#### What the task asks:
Across the material that follows, tally each line in which "vous" occurs, and state the total alone.

++++++++++

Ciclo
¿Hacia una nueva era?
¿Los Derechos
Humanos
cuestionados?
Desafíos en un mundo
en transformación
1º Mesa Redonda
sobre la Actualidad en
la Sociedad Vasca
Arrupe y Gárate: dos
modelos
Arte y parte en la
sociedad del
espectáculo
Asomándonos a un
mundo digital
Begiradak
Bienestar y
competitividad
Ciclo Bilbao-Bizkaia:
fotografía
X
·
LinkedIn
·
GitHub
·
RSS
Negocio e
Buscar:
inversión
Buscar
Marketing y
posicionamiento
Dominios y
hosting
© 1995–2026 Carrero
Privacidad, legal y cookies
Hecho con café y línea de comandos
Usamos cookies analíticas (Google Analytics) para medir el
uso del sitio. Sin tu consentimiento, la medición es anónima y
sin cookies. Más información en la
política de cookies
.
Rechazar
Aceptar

++++++++++

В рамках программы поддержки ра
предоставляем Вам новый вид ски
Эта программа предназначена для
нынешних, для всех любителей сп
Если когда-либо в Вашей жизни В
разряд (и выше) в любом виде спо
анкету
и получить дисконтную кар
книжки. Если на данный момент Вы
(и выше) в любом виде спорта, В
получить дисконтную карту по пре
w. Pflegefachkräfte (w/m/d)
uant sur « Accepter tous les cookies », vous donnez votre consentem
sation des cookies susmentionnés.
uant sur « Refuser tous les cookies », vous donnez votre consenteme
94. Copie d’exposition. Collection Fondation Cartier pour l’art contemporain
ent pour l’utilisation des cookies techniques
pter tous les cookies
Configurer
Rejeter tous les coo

++++++++++

#### Result for this exercise:
2